APPLIED PHYSISCS II
Learning outcomes of the course unit
The module of "Applied Physics II" is part of the Integrated Course "Chemical-Physical and Experimental Sciences". The module has been designed to convey knowledge and understanding of basic physics principles, providing an introductory basis for other disciplines including Physiology, Health Physics, Radioprotection, Non-ionizing Radiations, Electromagnetic Fields, etc.., that rely on the physical phenomenology on make frequent use of it.
The course will also provide the conceptual basis for understanding a number of major technologies that are used with increasing frequency. In this sense, the module also aims to develop the students' attitude towards independent study and continuing education on the application of physical techniques to several fields.
As its final, but perhaps most important, goal, the course has been designed to stimulate students to become more familiar with certain common concepts, that are not always sufficiently explained in previous studies, such as: light and its manifestations, also in relation to the structure of the eye and its physical defects, fundamentals of electrical, magnetic and nuclear phenomena, the laws that govern potential and current, electromagnetic and nuclear radiation, perturbations induced in means passed through and aspects of detection and control.
Course contents summary
The module of "Applied Physics II" will deal with the fundamental principles of electromagnetism and optics.

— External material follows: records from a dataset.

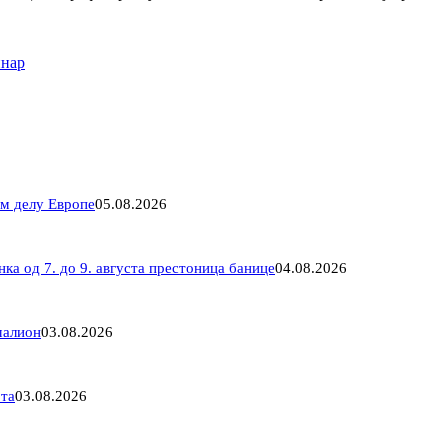
нар
ом делу Европе
05.08.2026
ка од 7. до 9. августа престоница банице
04.08.2026
малион
03.08.2026
ота
03.08.2026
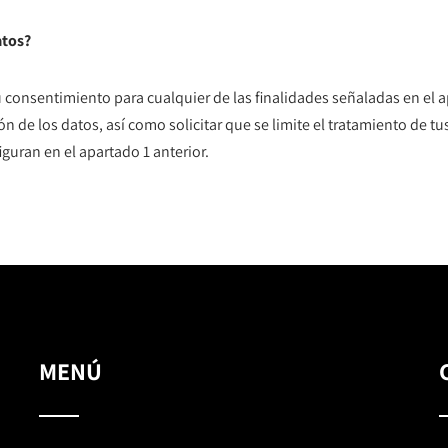
atos?
onsentimiento para cualquier de las finalidades señaladas en el apa
ón de los datos, así como solicitar que se limite el tratamiento de 
iguran en el apartado 1 anterior.
MENÚ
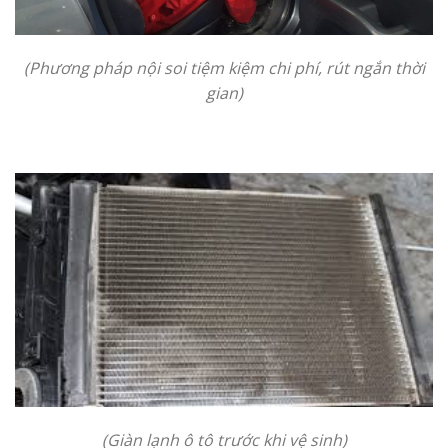
(Phương pháp nội soi tiệm kiệm chi phí, rút ngắn thời
gian)
(Giàn lạnh ô tô trước khi vệ sinh)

Applications and consequences on human body physiology and medicine will be stressed. In particular, deeper insights will be provided into the effects of electric currents on the human body, and the use of radiations in diagnosis and therapy.
Optics: Reflection and refraction - Total reflection and optical fiber - Optical system, focus and dioptric power - Spherical diopter - Thin lenses, mirrors and image construction - Compound microscope - Resolution strength - The eye as a dioptric system - Principal ametropies of the eye and their correction using lenses - Wave theory of light - Laser light.
Electricity, magnetism and electrical current: Electrical charges and Coulomb’s law - Electrical field - Work of the electrical field and electrostatic potential - Dipolar field - Overview of muscle fiber and electrocardiogram - Gauss’s theorem and its applications - Faraday cage - Electrical capacity and capacitor - Current intensity - Overview of the electronic structure of insulators, metallic conductors and semiconductors - Ohm’s law - Series and parallel resistors – Electromotive force - Thermal effect of current - Electrical conduction in liquids - Passing of current in the human body -Thermoionic and photoelectric effects - Magnetic field and its action on current and magnets - Biot-Savart law - Ampere’s theorem of circulation - Solenoid - Electromagnetic induction - Self-induction – Alternating voltage and current - Impedance - Electromagnetic waves.
Radiation: Structure of the atom and nucleus - Quantum numbers, electronic orbitals and transitions - Unstable isotopes and alpha, beta, gamma radiation - Law of radioactive decay and half-life - Radiation detection - Biomedical applications of radioisotopes - X-rays (production, properties and absorption mechanisms in the matter) - Radiological image - Overview of computerised axial tomography (CAT) and radiofrequency (NMR) imaging techniques- Overview of radiation safety.
Bersani, Bettati, Biagi, Capozzi, Feroci, Lepore, Mita, Ortalli, Roberti, Viglino, Vitturi: Elementi di Fisica, Ed. Piccin Nuova Libraria (Padova).
Scannicchio: Fisica Biomedica, Ed. EdiSES (Napoli).
Giambattista, McCarthy Richardson, Richardson: Fisica Generale, Ed. McGraw-Hill (Milano).
During classroom lectures, the topics contained in the program of the
module will be illustrated and commented. Emphasis will be posed on the applications to biology and medicine of basic physics principles, with examples of how such principles can lead to quantitative predictions on physiological and pathological phenomena.
In selected cases, the demontration of basic physics principles will be illustrated, with the aim to introduce the students to the practice of logical thinking and experimental approach.
Assessment methods and criteria
The achievement of the objectives of the modules "Applied Physics I" and "Applied Physics II" will be assessed through a written exam, mainly consisting in open questions on the topics of the course. This will allow to ascertain the knowledge and the understanding of both the theoretical bases and their practical consequences.
The written exam will include the resolution of problems, to assess the achievement of the ability to apply the acquired knowledge to a simulated, though realistic situation.
All parts of the written exam will be equally weighted in the final evaluation.